# hole in steel hydraulic line



## wat (Nov 16, 2013)

I have a Ford 7108 front-end loader for my Ford tractor. Tried hooking it up today and there is a small hole (but a big leak under pressure!) in one of the steel lines that runs along the top of the bucket. Is there a way to patch this without having to replace the line. Assuming not, where can I go online to find parts. Got nowhere on my recent search. Thanks.


----------



## wjjones (May 28, 2010)

A patch would never hold with that kind of pressure but maybe someone could put new ends on it cheaper.


----------



## wat (Nov 16, 2013)

Thanks Wjones. I assumed as much.


----------



## wjjones (May 28, 2010)

wat said:


> Thanks Wjones. I assumed as much.




We use to have a place called Mr. hose here that could crimp new hydraulic line ends on for you. Do you know of anyone like that in your area? You might try a google search for your tractor FEL model#.


----------



## Thomas (Nov 1, 2006)

Just get you by until replacement,we use to cut the steel off at leak the slide piece of heavy hose and screw clamp tight.


----------



## wat (Nov 16, 2013)

*hole in hydraulic line*

Thanks Thomas. I was hoping that something like that might but me some time.


----------



## wjjones (May 28, 2010)

Yep it might hold for a little while. Do you have any measurements from the hose?


----------



## rockwood84 (Jan 8, 2013)

You can weld the hole using a flux core welder put two or three beads side by side where the hole is. Been there done that many times


----------



## tx_tequila (Jan 18, 2014)

you can Braze weld it if your not to close to the crimp end.

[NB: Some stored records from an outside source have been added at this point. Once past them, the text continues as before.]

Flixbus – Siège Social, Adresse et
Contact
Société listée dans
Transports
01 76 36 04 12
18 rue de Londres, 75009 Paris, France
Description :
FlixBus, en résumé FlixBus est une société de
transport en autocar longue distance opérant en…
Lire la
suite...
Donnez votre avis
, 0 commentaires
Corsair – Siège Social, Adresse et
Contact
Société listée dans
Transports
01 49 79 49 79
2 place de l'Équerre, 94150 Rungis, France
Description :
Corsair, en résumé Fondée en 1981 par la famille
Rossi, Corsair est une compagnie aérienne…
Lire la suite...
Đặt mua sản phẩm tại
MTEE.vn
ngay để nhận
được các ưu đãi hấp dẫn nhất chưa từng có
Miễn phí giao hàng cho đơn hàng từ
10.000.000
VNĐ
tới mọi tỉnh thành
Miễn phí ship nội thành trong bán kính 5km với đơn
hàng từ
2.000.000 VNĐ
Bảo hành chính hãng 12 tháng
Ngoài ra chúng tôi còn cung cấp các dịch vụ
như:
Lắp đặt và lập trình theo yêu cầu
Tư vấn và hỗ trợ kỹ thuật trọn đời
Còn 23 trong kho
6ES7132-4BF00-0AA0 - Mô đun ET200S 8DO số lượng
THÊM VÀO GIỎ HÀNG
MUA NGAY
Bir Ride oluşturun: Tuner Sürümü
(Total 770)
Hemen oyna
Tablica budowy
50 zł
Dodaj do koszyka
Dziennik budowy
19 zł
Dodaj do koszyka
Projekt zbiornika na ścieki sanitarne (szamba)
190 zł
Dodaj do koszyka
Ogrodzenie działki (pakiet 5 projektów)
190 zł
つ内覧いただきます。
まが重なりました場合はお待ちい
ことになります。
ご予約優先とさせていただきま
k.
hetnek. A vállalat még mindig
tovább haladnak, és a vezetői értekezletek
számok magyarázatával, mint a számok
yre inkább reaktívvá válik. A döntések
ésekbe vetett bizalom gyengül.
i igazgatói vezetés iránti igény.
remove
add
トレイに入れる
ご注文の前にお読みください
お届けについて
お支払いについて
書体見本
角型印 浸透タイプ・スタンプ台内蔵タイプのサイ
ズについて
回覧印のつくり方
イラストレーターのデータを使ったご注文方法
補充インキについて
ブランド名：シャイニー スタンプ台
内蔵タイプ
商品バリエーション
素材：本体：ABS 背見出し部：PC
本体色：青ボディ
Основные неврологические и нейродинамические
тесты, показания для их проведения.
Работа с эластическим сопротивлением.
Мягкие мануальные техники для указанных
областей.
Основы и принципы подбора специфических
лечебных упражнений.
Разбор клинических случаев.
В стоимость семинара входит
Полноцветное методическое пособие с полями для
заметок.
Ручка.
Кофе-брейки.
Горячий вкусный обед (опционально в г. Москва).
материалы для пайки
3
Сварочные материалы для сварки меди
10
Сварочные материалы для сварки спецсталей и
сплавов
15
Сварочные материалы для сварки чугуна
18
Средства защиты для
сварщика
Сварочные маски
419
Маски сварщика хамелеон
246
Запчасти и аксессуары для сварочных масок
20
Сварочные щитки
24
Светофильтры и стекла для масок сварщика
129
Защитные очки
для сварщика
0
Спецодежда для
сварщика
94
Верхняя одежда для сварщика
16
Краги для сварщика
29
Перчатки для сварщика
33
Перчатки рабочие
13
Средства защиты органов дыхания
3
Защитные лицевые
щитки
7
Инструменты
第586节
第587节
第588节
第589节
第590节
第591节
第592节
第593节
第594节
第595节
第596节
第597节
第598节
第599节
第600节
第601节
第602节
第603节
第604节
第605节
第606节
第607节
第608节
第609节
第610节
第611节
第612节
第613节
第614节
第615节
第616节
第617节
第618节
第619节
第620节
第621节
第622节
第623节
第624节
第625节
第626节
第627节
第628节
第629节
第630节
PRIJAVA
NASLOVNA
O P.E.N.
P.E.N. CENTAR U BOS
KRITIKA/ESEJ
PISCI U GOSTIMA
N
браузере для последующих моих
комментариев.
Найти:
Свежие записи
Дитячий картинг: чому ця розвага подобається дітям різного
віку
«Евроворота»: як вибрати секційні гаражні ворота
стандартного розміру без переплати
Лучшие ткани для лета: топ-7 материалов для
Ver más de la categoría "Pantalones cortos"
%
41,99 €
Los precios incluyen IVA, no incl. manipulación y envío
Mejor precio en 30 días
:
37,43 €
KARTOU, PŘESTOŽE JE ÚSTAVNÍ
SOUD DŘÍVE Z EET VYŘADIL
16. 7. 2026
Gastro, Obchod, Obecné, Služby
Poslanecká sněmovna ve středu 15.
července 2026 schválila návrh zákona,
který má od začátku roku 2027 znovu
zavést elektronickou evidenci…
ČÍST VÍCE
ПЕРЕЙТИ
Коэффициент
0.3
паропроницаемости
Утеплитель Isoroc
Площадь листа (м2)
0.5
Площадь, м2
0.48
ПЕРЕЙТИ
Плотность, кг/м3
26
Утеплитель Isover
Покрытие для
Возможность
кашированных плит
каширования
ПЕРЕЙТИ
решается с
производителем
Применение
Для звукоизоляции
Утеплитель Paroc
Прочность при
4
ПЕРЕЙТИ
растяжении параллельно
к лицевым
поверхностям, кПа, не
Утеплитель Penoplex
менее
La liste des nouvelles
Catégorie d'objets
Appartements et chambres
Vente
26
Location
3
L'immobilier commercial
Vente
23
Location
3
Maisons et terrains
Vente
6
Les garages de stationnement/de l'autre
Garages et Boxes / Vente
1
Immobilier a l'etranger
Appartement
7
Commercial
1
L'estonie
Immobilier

but be sure it is off the tractor and empty before trying any kind of weld.


----------



## Halifax (Oct 8, 2009)

Im not too fond of rubber fixes for hydrualics even though there are many out there still working with them. I would cut the small section out and put a compression fitting in. Just my thinking..


----------



## edwardgrey01 (May 17, 2014)

A repairs are not a good idea for any hydraulic systems. Get a new one, find a hydraulic shop that can make you a new steel line or replace it with a high quality hose. Yes you can repair it but not for long you will redo it again.


----------